** Required action **
Word for word, restate the lines from the top of the records below through the line with "stačí vyplnit online", both included, with no pictures in the result.

** Records supplied **
● ● ● ● ● ● ●
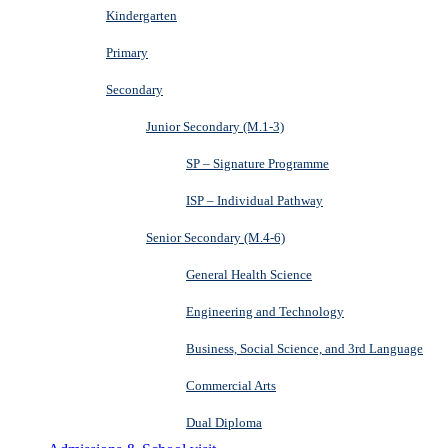
Kindergarten
Primary
Secondary
Junior Secondary (M.1-3)
SP – Signature Programme
ISP – Individual Pathway
Senior Secondary (M.4-6)
General Health Science
Engineering and Technology
Business, Social Science, and 3rd Language
Commercial Arts
Dual Diploma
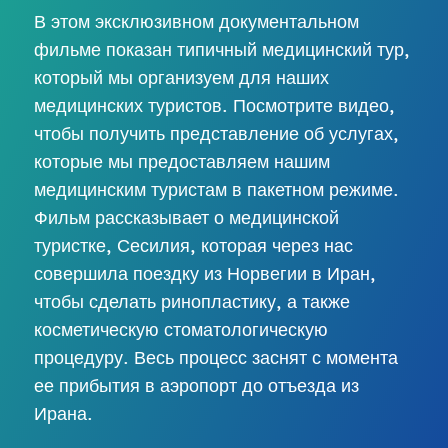
В этом эксклюзивном документальном
фильме показан типичный медицинский тур,
который мы организуем для наших
медицинских туристов. Посмотрите видео,
чтобы получить представление об услугах,
которые мы предоставляем нашим
медицинским туристам в пакетном режиме.
Фильм рассказывает о медицинской
туристке, Сесилия, которая через нас
совершила поездку из Норвегии в Иран,
чтобы сделать ринопластику, а также
косметическую стоматологическую
процедуру. Весь процесс заснят с момента
ее прибытия в аэропорт до отъезда из
Ирана.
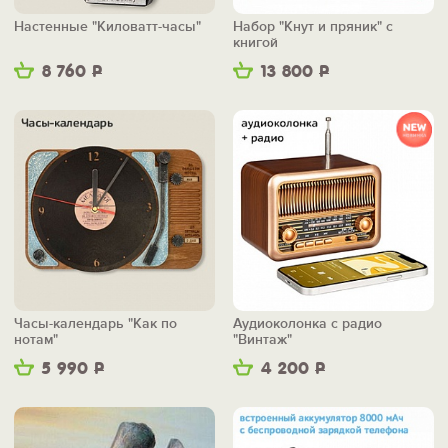
Настенные "Киловатт-часы"
Набор "Кнут и пряник" с
книгой
8 760
Р
13 800
Р
Часы-календарь "Как по
Аудиоколонка с радио
нотам"
"Винтаж"
5 990
Р
4 200
Р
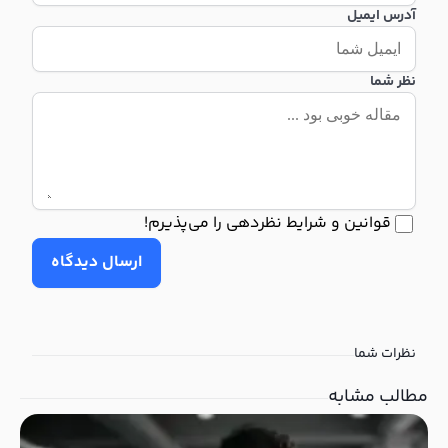
آدرس ایمیل
نظر شما
قوانین و شرایط نظردهی را می‌پذیرم!
ارسال دیدگاه
نظرات شما
مطالب مشابه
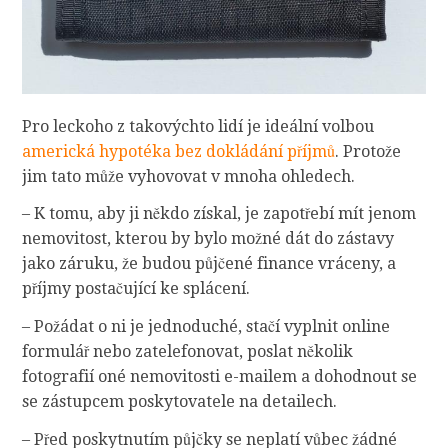
Pro leckoho z takovýchto lidí je ideální volbou
americká hypotéka bez dokládání příjmů
. Protože
jim tato může vyhovovat v mnoha ohledech.
– K tomu, aby ji někdo získal, je zapotřebí mít jenom
nemovitost, kterou by bylo možné dát do zástavy
jako záruku, že budou půjčené finance vráceny, a
příjmy postačující ke splácení.
– Požádat o ni je jednoduché, stačí vyplnit online
formulář nebo zatelefonovat, poslat několik
fotografií oné nemovitosti e-mailem a dohodnout se
se zástupcem poskytovatele na detailech.
– Před poskytnutím půjčky se neplatí vůbec žádné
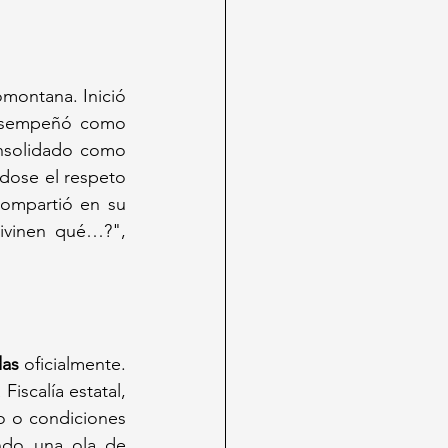
omontana. Inició 
desempeñó como 
nsolidado como 
dose el respeto 
ompartió en su 
ivinen qué…?", 
das
 oficialmente. 
iscalía estatal, 
o o condiciones 
ndo una ola de 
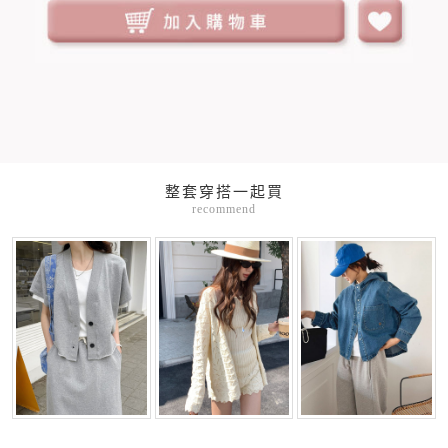
整套穿搭一起買
recommend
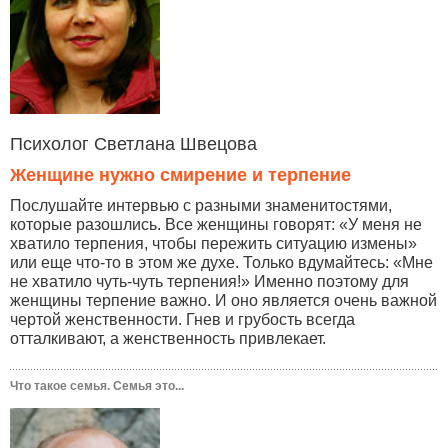
Психолог Светлана Швецова
Женщине нужно смирение и терпение
Послушайте интервью с разными знаменитостями,
которые разошлись. Все женщины говорят: «У меня не
хватило терпения, чтобы пережить ситуацию измены»
или еще что-то в этом же духе. Только вдумайтесь: «Мне
не хватило чуть-чуть терпения!» Именно поэтому для
женщины терпение важно. И оно является очень важной
чертой женственности. Гнев и грубость всегда
отталкивают, а женственность привлекает.
Что такое семья. Семья это...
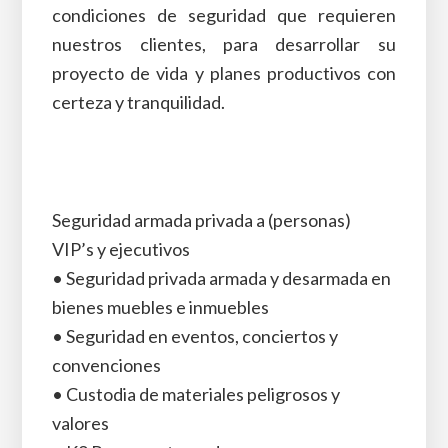
condiciones de seguridad que requieren
nuestros clientes, para desarrollar su
proyecto de vida y planes productivos con
certeza y tranquilidad.
Seguridad armada privada a (personas)
VIP’s y ejecutivos
• Seguridad privada armada y desarmada en
bienes muebles e inmuebles
• Seguridad en eventos, conciertos y
convenciones
• Custodia de materiales peligrosos y
valores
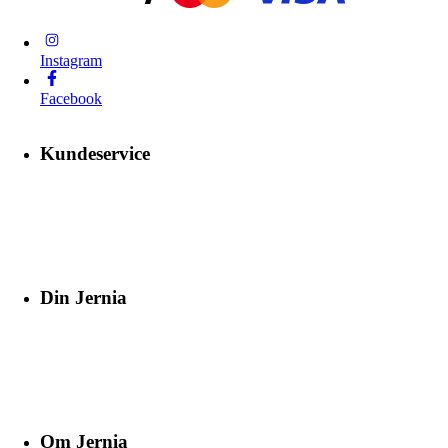
Instagram
Facebook
Kundeservice
Din Jernia
Om Jernia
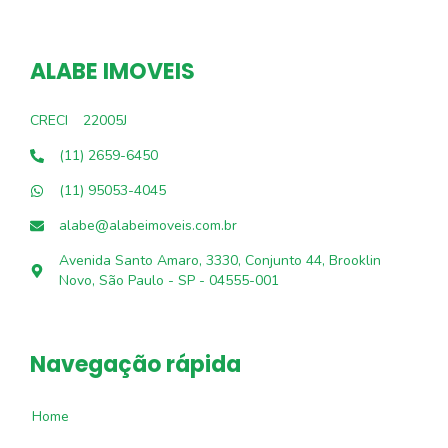
ALABE IMOVEIS
CRECI
22005J
(11) 2659-6450
(11) 95053-4045
alabe@alabeimoveis.com.br
Avenida Santo Amaro, 3330, Conjunto 44, Brooklin
Novo, São Paulo - SP - 04555-001
Navegação rápida
Home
● ● ● ● ● ● ●
** Response box **
Kindergarten
Primary
Secondary
Junior Secondary (M.1-3)
SP – Signature Programme
ISP – Individual Pathway
Senior Secondary (M.4-6)
General Health Science
Engineering and Technology
Business, Social Science, and 3rd Language
Commercial Arts
Dual Diploma
В этом эксклюзивном документальном
фильме показан типичный медицинский тур,
который мы организуем для наших
медицинских туристов. Посмотрите видео,
чтобы получить представление об услугах,
которые мы предоставляем нашим
медицинским туристам в пакетном режиме.
Фильм рассказывает о медицинской
туристке, Сесилия, которая через нас
совершила поездку из Норвегии в Иран,
чтобы сделать ринопластику, а также
косметическую стоматологическую
процедуру. Весь процесс заснят с момента
ее прибытия в аэропорт до отъезда из
Ирана.
Настенные "Киловатт-часы"
Набор "Кнут и пряник" с
книгой
8 760
Р
13 800
Р
Часы-календарь "Как по
Аудиоколонка с радио
нотам"
"Винтаж"
5 990
Р
4 200
Р
آدرس ایمیل
نظر شما
قوانین و شرایط نظردهی را می‌پذیرم!
ارسال دیدگاه
نظرات شما
مطالب مشابه
Pro leckoho z takovýchto lidí je ideální volbou
americká hypotéka bez dokládání příjmů
. Protože
jim tato může vyhovovat v mnoha ohledech.
– K tomu, aby ji někdo získal, je zapotřebí mít jenom
nemovitost, kterou by bylo možné dát do zástavy
jako záruku, že budou půjčené finance vráceny, a
příjmy postačující ke splácení.
– Požádat o ni je jednoduché, stačí vyplnit online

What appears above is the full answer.